Advice for Athletes Who Suffer From Ankle Arthritis

Athletes who have experienced ankle injuries may be at a high risk of ankle arthritis. The American Academy of Orthopaedic Surgeons states that, even if a joint is treated properly following an injury, the risk that it will become arthritic increases sevenfold. Athletes may also fall victim to osteoarthritis. This condition, which occurs with age as cartilage in the joint wears down, may be exaggerated by other stresses, including the victim’s lifestyle. It is important that athletes with ankle arthritis make concessions to their condition and be realistic about whether they can continue their current activities.
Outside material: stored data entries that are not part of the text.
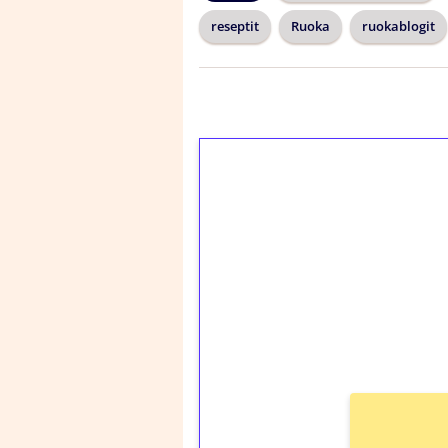
reseptit
Ruoka
ruokablogit
1€ = 10€ arvosta 
kierrätystä!
Talleta 1€
Saat heti 50 ilmaiskier
kierros)!
Ei kierrätysvaatimusta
Staying Flexible About Athletic Activity

Some athletes continue in their sports after being diagnosed with arthritis. Cyclist Kristin Armstrong claimed an Olympic gold medal while suffering from hip arthritis and taking medicine for the pain. Decades after winning an Olympic medal, Dorothy Hamill still figure skates more than five days a week, despite having osteoarthritis of the neck, hip, and knee. However, many athletes have to shift their focus because of arthritis. Athletes with ankle arthritis should look for effective changes but accept that they may not be able to continue all of their usual activities.

Identifying Triggers for Pain or Damage

Athletes with ankle arthritis are usually advised to limit or eliminate the following activities to avoid pain or further joint damage:

  • Running or jogging
  • High-impact aerobic exercises
  • Jumping rope

Typically, exercises that require both feet to be off the ground at once should be avoided. So should exercises that put excessive force on one or both ankles. Simply walking puts plenty of force on an injured ankle.

Making Proactive Changes

Simple changes may help athletes stay active in spite of arthritis. Proper, professionally fitted footwear is essential for athletes with ankle arthritis. People who developed arthritis because of a past injury can benefit from wearing a brace to stabilize the weak ankle. Regular exercise is essential for any serious athlete, but it is especially important for those with arthritis. Athletes shouldn’t force themselves to complete activities that cause too much pain, but exercises that are tolerable and doctor-approved should be done on a regular basis. For victims of arthritis, activity is the key to maintaining mobility.

Understanding the Treatments Available

Many athletes wonder if joint replacement surgery is a feasible treatment option for ankle arthritis. Replacement can eliminate pain while preserving motion and basic joint function. However, artificial joints often require replacing, and any surgery introduces a risk of complications, which is why physicians may recommend alternatives. Some people find relief from anti-inflammatory drugs or medical treatments such as steroid injections. Recently, research has suggested that stem cell injections may also relieve pain and restore joint function. Athletes should always explore their options with a doctor who can evaluate the athlete’s lifestyle, sport, and medical history before recommending a treatment.

Final Tips for Managing Ankle Arthritis

Athletes should always listen to their bodies, and athletes with ankle arthritis are no exception. Although arthritis inevitably causes pain, it can be brought to manageable levels through medical treatments and appropriate lifestyle changes. Athletes who push themselves too hard may experience significant pain and further damage to the joint. Any athlete feeling doubts about managing ankle arthritis should meet with a physician to discuss options for treating and managing the condition.